Читать книгу Hobby Farm Animals - Chris McLaughlin - Страница 15
Handling Facilities
ОглавлениеCows are bigger, stronger, and faster than we are, so when it’s time for vaccinations or shipping, we need a way to make them hold still (other than trying to rope them or grab a tail). You can’t hold a half-ton cow if it doesn’t want to be held, and generally it doesn’t. That’s why cattle owners should—for their own safety, if nothing else—have a cattle-handling facility.
Cattle facilities have four parts: a corral or holding pen, a crowding tub, an alley, and a chute with a headgate. The small operator really needs only these four basic components. Even if you have just a couple of steers for the summer, you’ll still need some sort of pen and a chute to load them onto the truck at the end of the year. Make sure to locate your facilities where they will allow easy access for a truck and trailer.
The pen or corral holds the cattle until you’re ready to work them. A few at a time are herded into the crowding tub, which is a small, circular pen with a swing gate that pushes them into the alley. The alley is narrow, so cattle don’t have room to turn and must go single file. At the end of the alley, a grate is raised to let a single animal at a time into the chute, where the cow or steer’s neck is caught in the headgate. This holds the cattle in one place so you can safely administer shots, put on ear tags, or do whatever else may need to be done. Once the vaccinating, breeding, or castrating is done, the headgate is released, and the animal moves back out to pasture. The headgate is then reset for the next patient.
When planning your handling facilities, follow these few basic principles. First, unless it never rains in your area, put your facility inside a building or on cement, or both. It’s no fun working in the mud. Old dairy barns can be easily converted for working beef cattle, as can nearly any sort of shed. Our facility is on a cement pad outside the old barn.

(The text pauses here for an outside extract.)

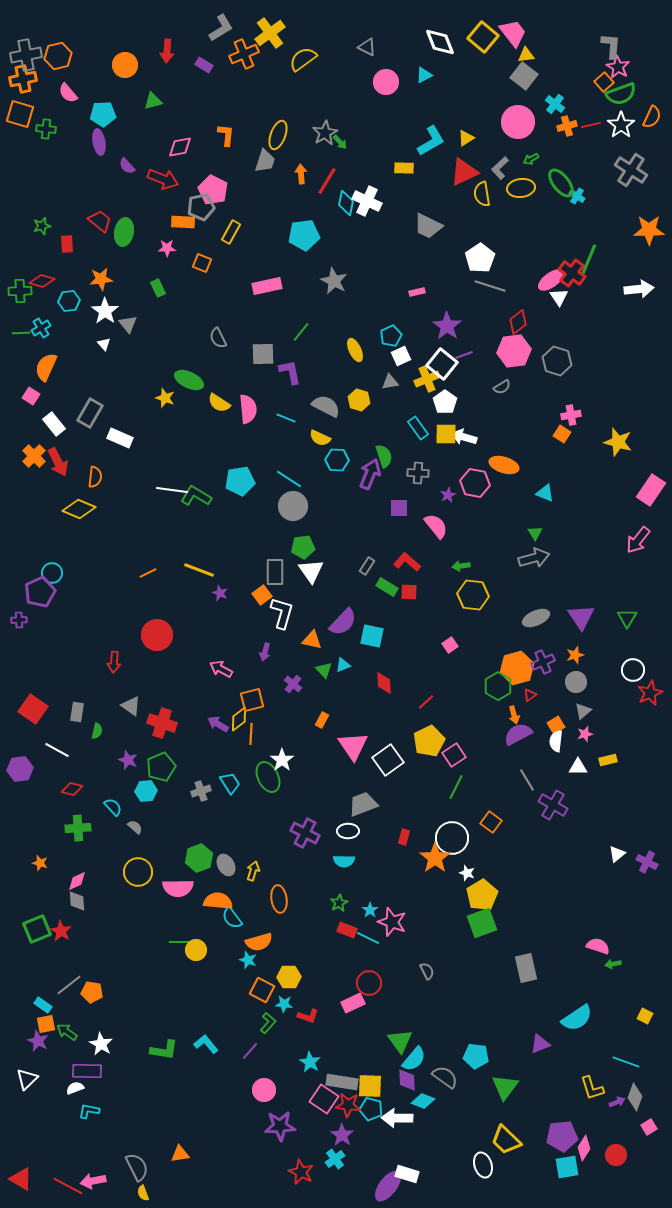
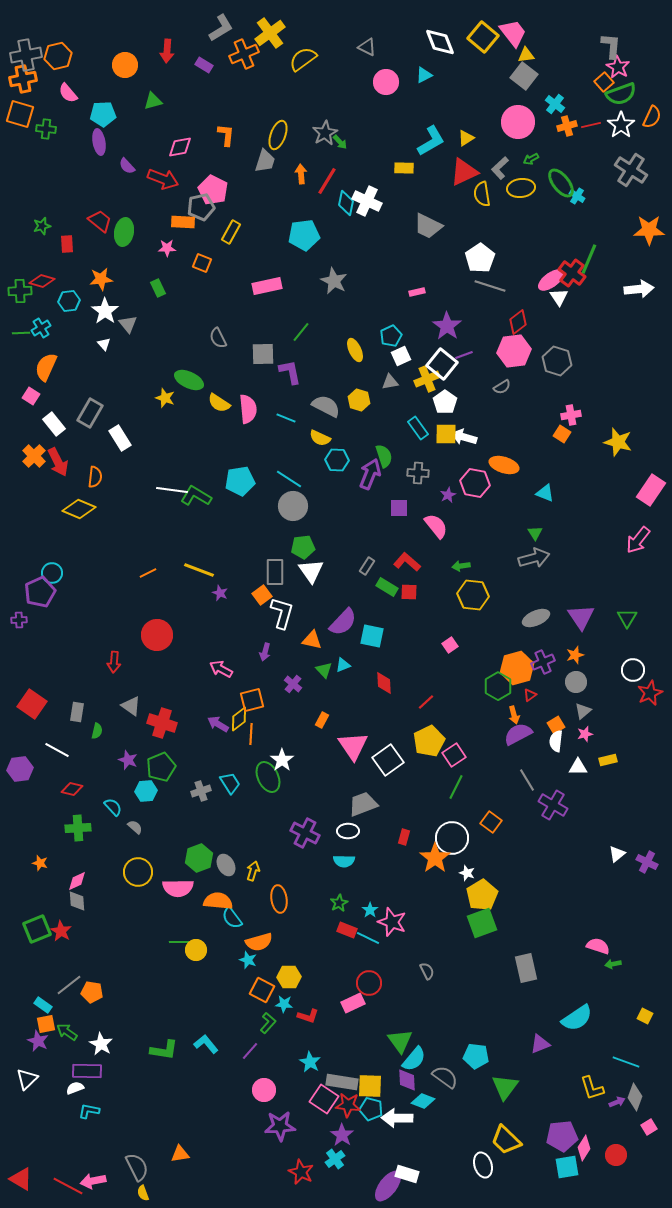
white rectangle at (120, 438): rotated 35 degrees clockwise
red square at (33, 709): moved 1 px left, 5 px up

Second, plan for curves, good footing, and good lighting. A slippery surface will make cattle nervous, and they will balk if they see a barrier ahead. They will, however, follow a curve around to its end. They also will move more readily toward a well-lit area than a dark one.
Finally, if you’re building with raw materials rather than buying manufactured components, follow the recommended dimensions exactly. The recommended alley width for your breed of cattle may seem incredibly narrow, but anything wider and you’ll have cattle trying to turn around, which can result in injuries. Never force a heavily pregnant cow into the alley or chute—it might get stuck.
With a little creativity, it’s possible to build a fine facility at a reasonable cost in a fairly small area. Ours is built on a 75 × 50-foot concrete pad next to the old dairy barn. We also use the area for moving tractors and equipment in and out of a shed. We hung a lot of gates that we usually leave open for mechanical traffic but close when handling cattle in order to subdivide the area into three separate pens that wrap around to feed into each other and then into the crowding tub. I bought a manufactured tub, alleyway, and headgate, all of which we bolted to heavy-duty wooden posts that we cemented in so the cows couldn’t push things out of alignment. The result may not be aesthetically beautiful, but for working cattle, it functions wonderfully. The water tank and grain feeders are also situated on the concrete inside the holding pens so the cattle go in there to eat and drink and are very familiar with the setup, which makes for calm and easy handling.